99 problems but container configs ain’t one? Report suggests otherwise

99 problems but container configs ain’t one? Report suggests otherwise

Security tooling company Sysdig has looked into the way its users work with containers on-prem and in the cloud. Its findings are now available in the 2019 container usage report, providing insight into current patterns and issues.

The data processed for the write-up comes from over two million containers deployed by “companies around the world and across a broad range of industries” that are monitored by either Sysdig’s SaaS or on-premises offerings. While this might sound both oddly specific and pretty vague at the same time, prompting readers to take the results with a grain of salt, Sysdig’s observations can help to at least get a rough understanding of common problems. And an idea about the way things are going in more security aware environments.

When it comes to the container runtimes used, Sysdig customers overwhelmingly decided for Docker (79 per cent), followed by containerd (18 per cent, note however, that containerd is also used by Docker), and Red Hat-developed cri-o (4 per cent). The authors of the report expect that last number to climb over the coming years, given that the CNCF project replaced Docker in OpenShift 4 and users are slowly starting to migrate to this version. Meanwhile runtimes such as rkt and lxc dropped in popularity, rendering them “nearly undetectable” to Sysdig.

For container orchestration, the majority of SaaS users took to Kubernetes (77 per cent), while most of the typically larger on-premises customers (43 per cent vs 34 per cent Kubernetes) decided to go with the OpenShift Container Platform, supposedly for the commercial support. Alternatives such as Docker’s Swarm (5 and 9 per cent respectively), Rancher (3 and 7 per cent respectively), and Mesos related projects (4 and 7 per cent respectively) only saw light usage in 2019.

Sysdig also investigated where customers got their container images from. While 60 per cent of the images get pulled from private registries, Docker registries are still one of the major providers for public sources, with 34 per cent of the publicly sourced images taken from there. Google Cloud Registry (28 per cent) came a close second. Attempts to reduce the risks posed by foreign images through policies don’t seem to be terribly fruitful. Over half of the images in Sysdig monitored systems apparently carry known vulnerabilities – including the ones from private registries.
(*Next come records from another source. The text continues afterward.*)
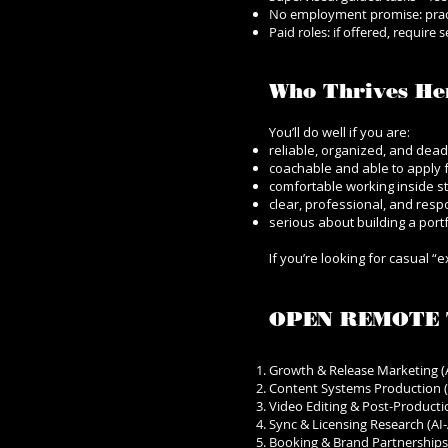
No employment promise: prac
Paid roles: if offered, require
Who Thrives He
You’ll do well if you are:
reliable, organized, and dead
coachable and able to apply 
comfortable working inside s
clear, professional, and res
serious about building a port
If you’re looking for casual “
OPEN REMOTE 
Growth & Release Marketing (A
Content Systems Production (
Video Editing & Post-Productio
Sync & Licensing Research (AI-
Booking & Brand Partnerships 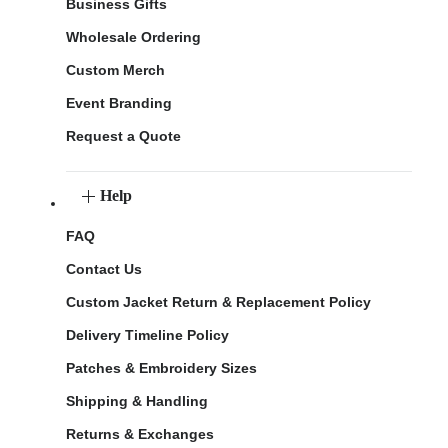
Business Gifts
Wholesale Ordering
Custom Merch
Event Branding
Request a Quote
Help
FAQ
Contact Us
Custom Jacket Return & Replacement Policy
Delivery Timeline Policy
Patches & Embroidery Sizes
Shipping & Handling
Returns & Exchanges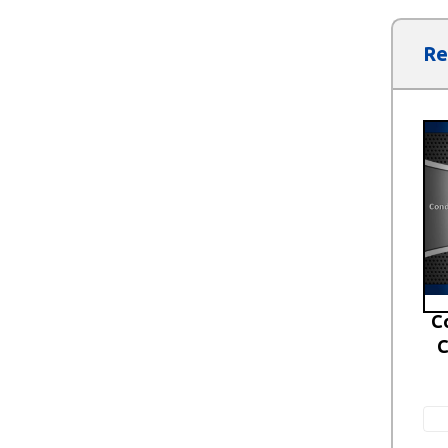
Re
C
C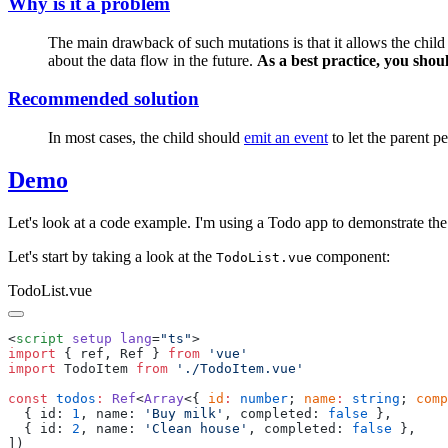
Why is it a problem
The main drawback of such mutations is that it allows the child 
about the data flow in the future.
As a best practice, you shou
Recommended solution
In most cases, the child should
emit an event
to let the parent p
Demo
Let's look at a code example. I'm using a Todo app to demonstrate the 
Let's start by taking a look at the
component:
TodoList.vue
TodoList.vue
<
script
 setup
 lang
=
"
ts
"
import
 {
 ref
,
 Ref
 }
 from
 '
vue
import
 TodoItem
 from
 '
./TodoItem.vue
const
 todos
:
 Ref
<
Array
<{ 
id
:
 number
; 
name
:
 string
; 
comp
  {
 id
:
 1
,
 name
:
 '
Buy milk
'
,
 completed
:
 false
  {
 id
:
 2
,
 name
:
 '
Clean house
'
,
 completed
:
 false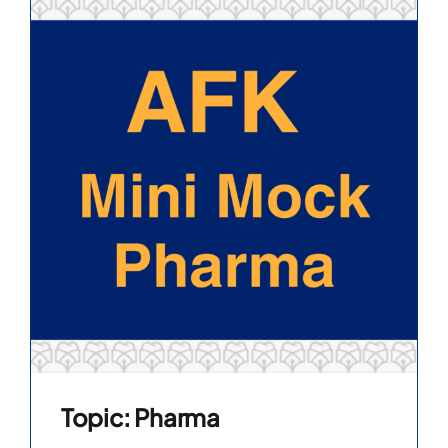
Topic: Pharma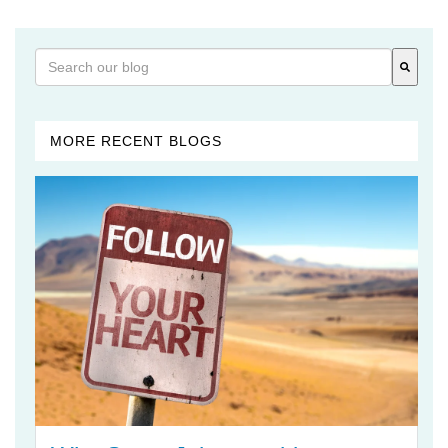
This is a search field with an auto-suggest feature attached
There are no suggestions because the search field is 
MORE RECENT BLOGS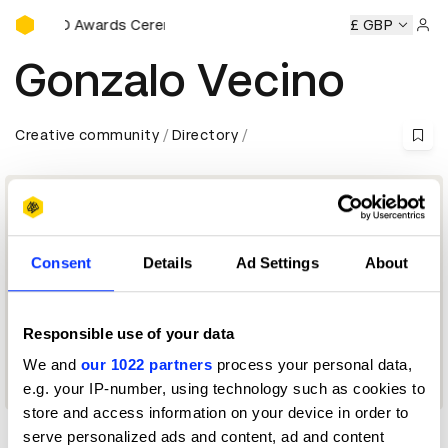
D&AD Awards Ceremony
y
D&AD Awards Ceremony
D&AD Awards Ceremony
£ GBP
D&AD
Sign 
Gonzalo Vecino
Creative community
Directory
Consent
Details
Ad Settings
About
Responsible use of your data
We and
our 1022 partners
process your personal data,
Press Advertising Jury 2015
e.g. your IP-number, using technology such as cookies to
store and access information on your device in order to
serve personalized ads and content, ad and content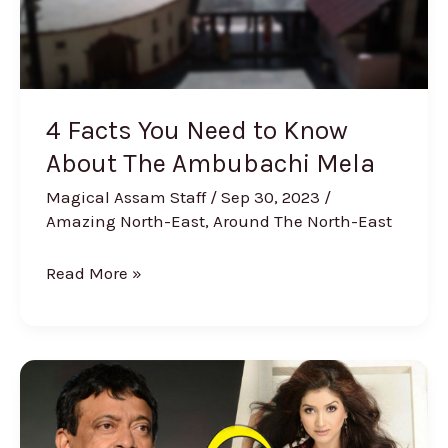
The
Ambubachi
Mela
4 Facts You Need to Know
About The Ambubachi Mela
Magical Assam Staff
/
Sep 30, 2023
/
Amazing North-East
,
Around The North-East
Read More »
Ram
Gopal
Varma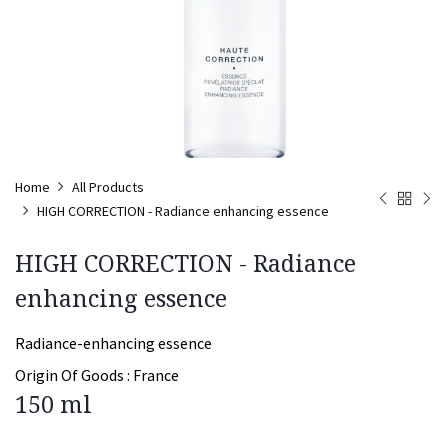
Home
All Products
HIGH CORRECTION - Radiance enhancing essence
HIGH CORRECTION - Radiance
enhancing essence
Radiance-enhancing essence
Origin Of Goods :
France
150 ml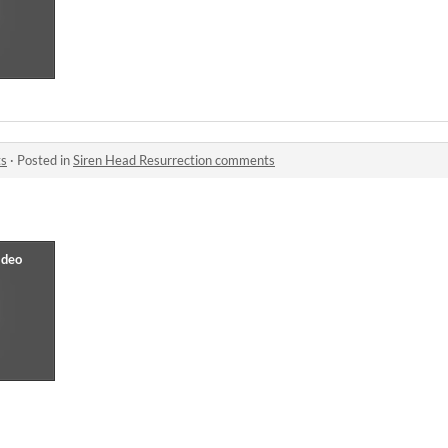
ts
·
Posted in
Siren Head Resurrection comments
Other areas that could be improved upon include configurations. According to the report, a median of 21 containers per host run as root, making them susceptible to privilege-escalation attacks. A median of four containers per host runs in privileged mode with all capabilities enabled upping the risk of a container breakout amongst other things. Many don’t even use the default security tooling (seccomp and AppArmor) available.

The report authors also looked into container lifespans, finding that most containers (22 per cent) only live for up to 10 seconds, which might indicate an increased use of Kubernetes jobs running finite tasks like batch jobs. However, a quick glance at the number of single clusters per customer (55 per cent) and nodes per cluster (23 per cent use 1-5, while 22 per cent use 6-10) suggests to Sysdig, that many companies are still in the early stages of using Kubernetes.

Agile development on the other hand seems to be widely spread amongst container users, since about half of the container images used get replaced in under a week, pointing to short release cycles.

The complete report can be found on the company’s website.